The Senate minority leader said that the MTA will announce Monday that it will miss the previous deadline set by Congress to have the technology, known as Positive Train Control, or PTC, fully operational on the Long Island Rail Road and Metro-North by the end of 2018.
Newsday reported last week that a reprieve on the 2018 deadline was likely.
PTC uses radio transponders installed on trains and alongside tracks to communicate with each other and automatically stop a train if it is at risk of being involved in a crash. Advocates and lawmakers view the technology as a proven way to cut down on crashes involving speeding trains or conductor error.
“This is unacceptable because safety has to come first. We want our trains to be on time; we want our trains to be clean — but above all, we want our trains to be safe,” Schumer said at a news conference in Grand Central Terminal. “And if people think they’re not safe, they’re less likely to take them, and the MTA … will lose revenue.”
The MTA is set, however, to at least meet minimum project milestones to avoid potential fines as high as $27,904 a day and earn a two-year project extension, according to MTA spokesman Aaron Donovan.

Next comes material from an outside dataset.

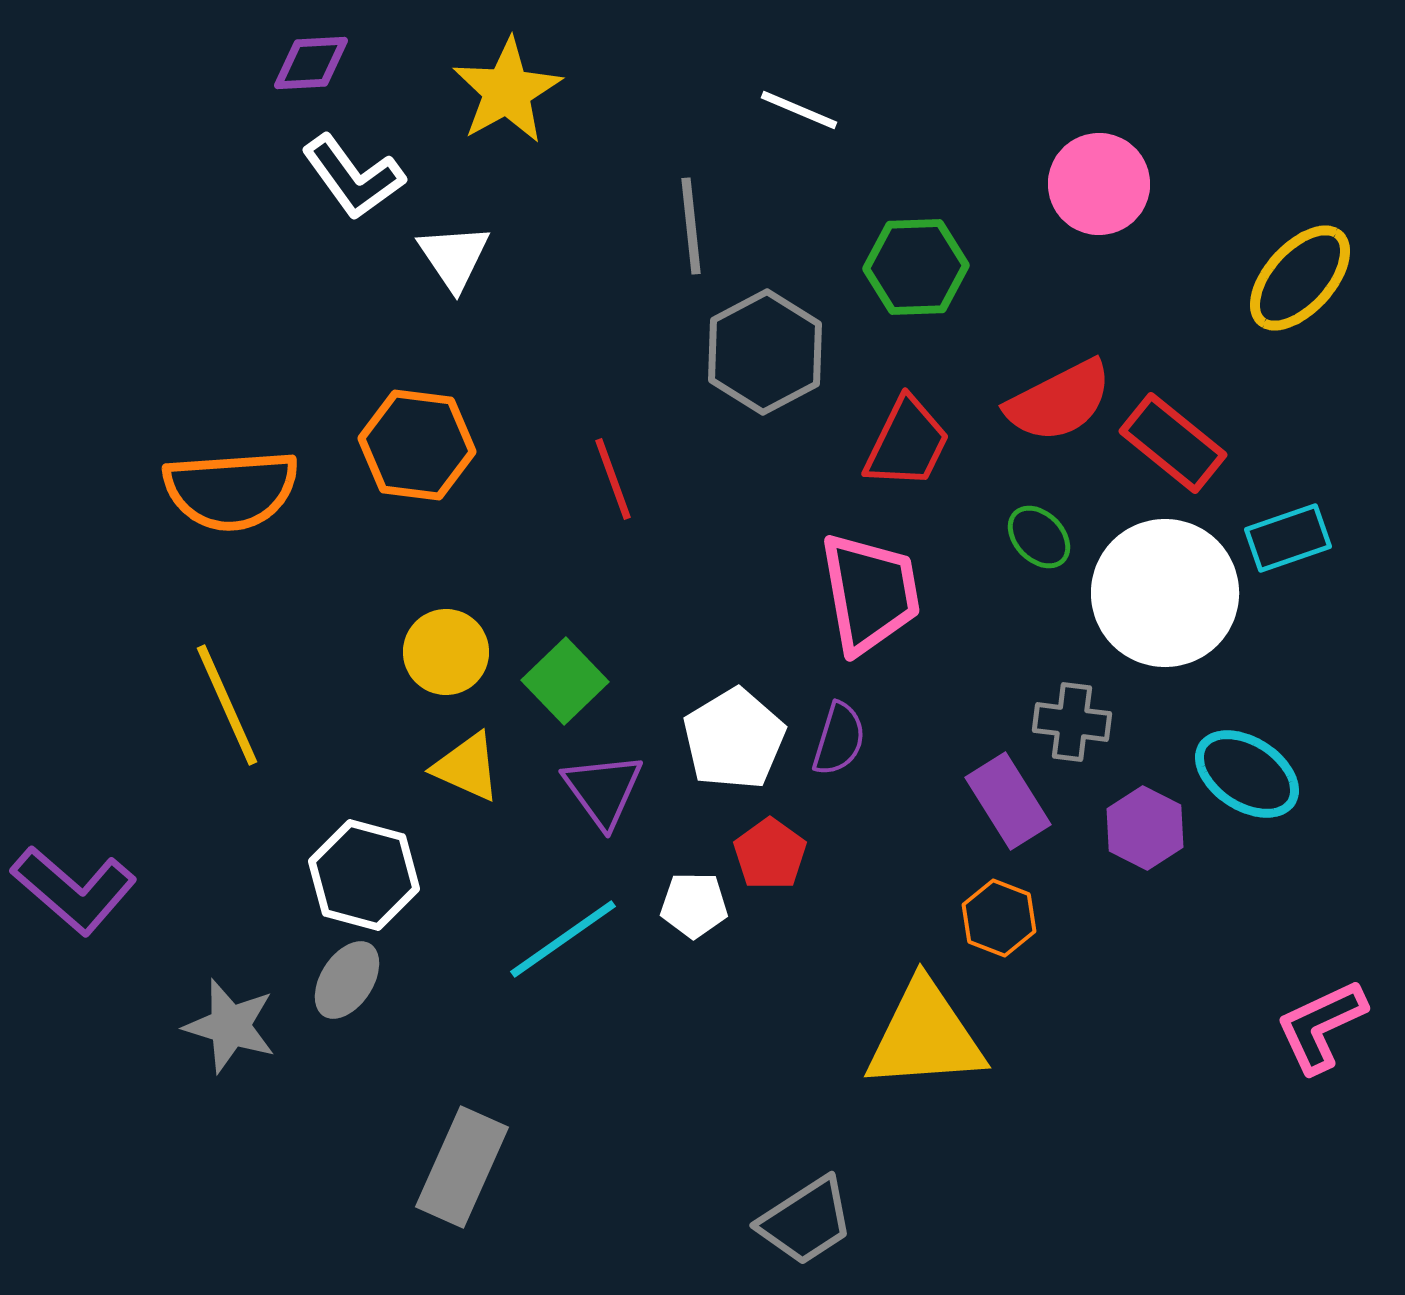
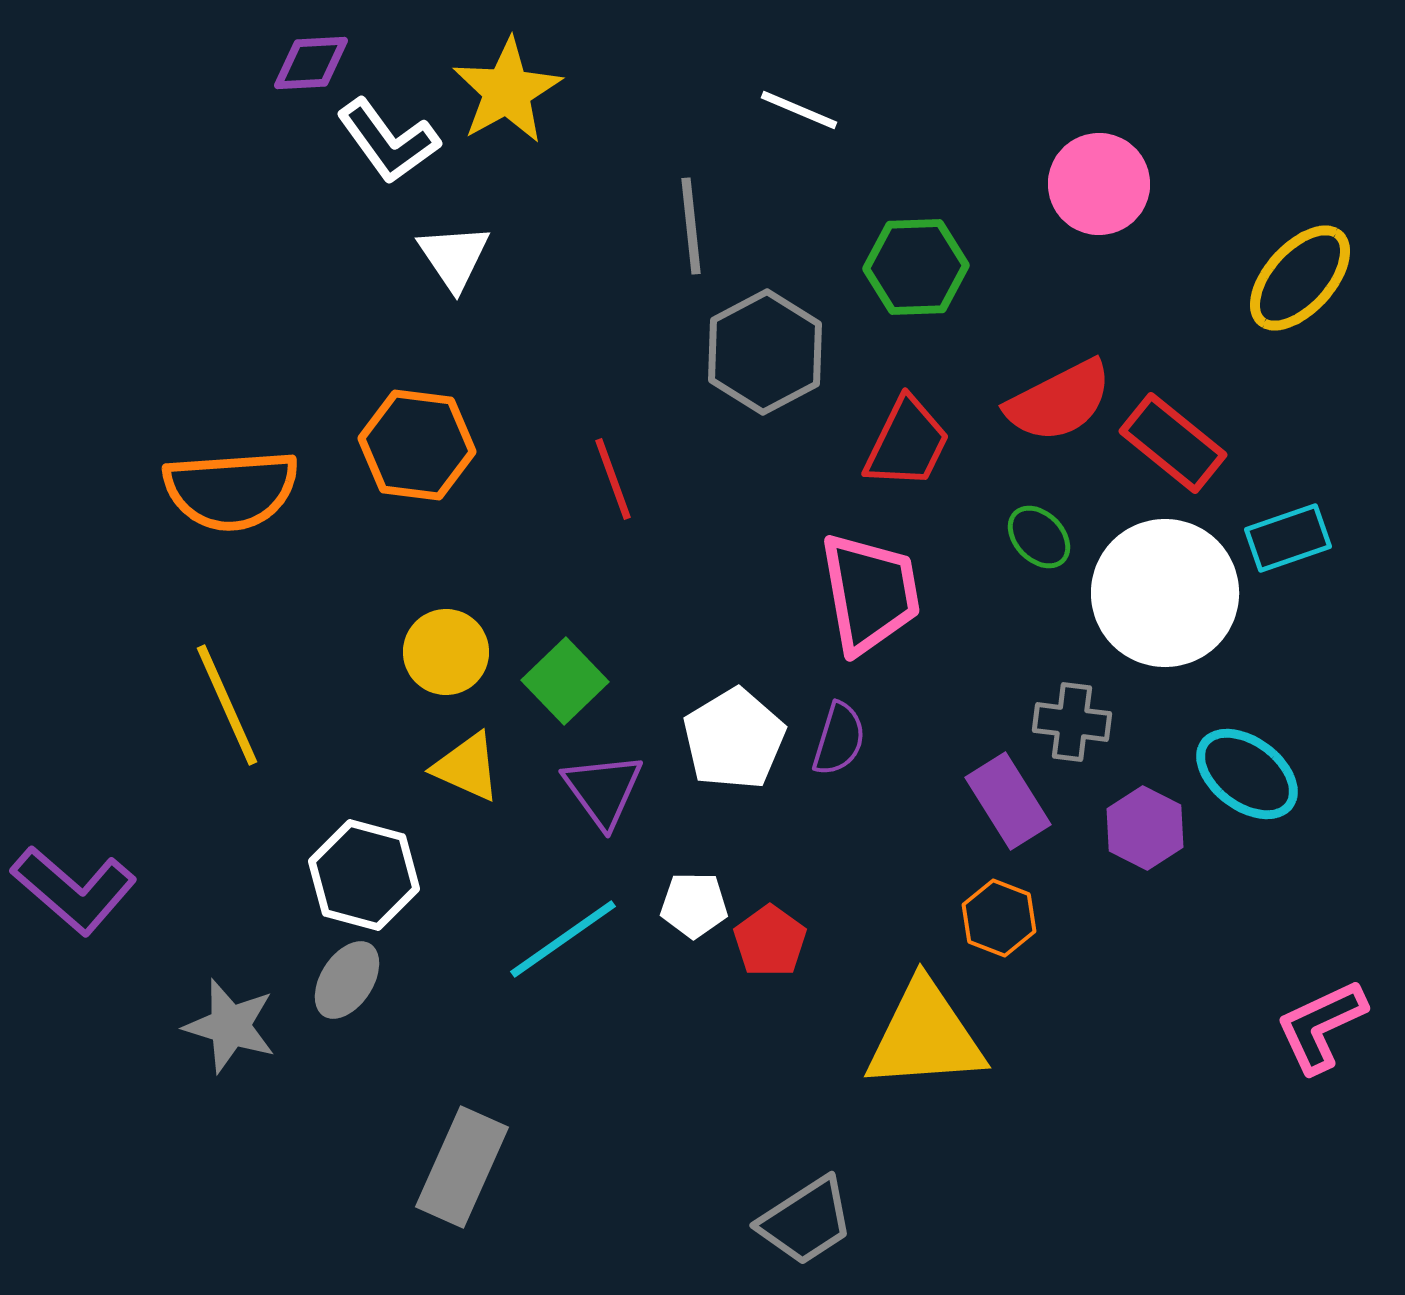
white L-shape at (353, 177): moved 35 px right, 36 px up
cyan ellipse at (1247, 774): rotated 4 degrees clockwise
red pentagon at (770, 854): moved 87 px down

Initially, PTC was supposed to be operational by 2015 under federal law, but that deadline was extended to 2018 after it became apparent that the nation’s railroads would fail to meet the benchmark. Schumer said there was “no way” it should take another two years to complete the installation and called for the Federal Railroad Administration to “impose a much stricter deadline” on the MTA.
An extension would counter previous claims from LIRR President Phillip Eng and other executives, who have for months expressed confidence that the authority would meet a Dec. 31, 2018, deadline.
“The whole intent is to, obviously, be in compliance by the end of the year,” Eng had previously insisted. “And we are confident that we are.”
Donovan did not specify exactly when the MTA plans to have PTC fully operational.
"Nationwide, we are in line with the majority of our peer commuter railroads' PTC implementation timelines. We expect to complete our systemwide rollout in advance of the two additional years we've qualified for under FRA rules," Donovan said in a statement. "Metro-North and the LIRR are extremely safe ways to travel in New York, and our work implementing Positive Train Control will only make them safer.”
The FRA did not immediately respond to requests for comment.
In a progress report published this November, the LIRR said its PTC project was 85 percent complete. But the railroad did highlight in the report that the project could potentially be delayed because of “slow resolution of several software issues” that could prolong testing. The railroad has acknowledged the PTC software has failed in several computer-simulated scenarios.
Schumer reasoned that the delay was either due to mismanagement or a lack of priority at the MTA. He said that Amtrak — “hardly the model of efficiency" — plans to have PTC operating on virtually all its tracks by the end of 2018.
The MTA’s PTC delays come as it prepares its next five-year capital program for major projects, which requires some federal funding. The slow rollout reflects poorly on the MTA’s credibility to deliver such projects, Schumer said.
“When they [the MTA] have the money and it’s taking so long to get it done, their credibility is lowered,” Schumer said. “Their credibility is pretty low to begin with.”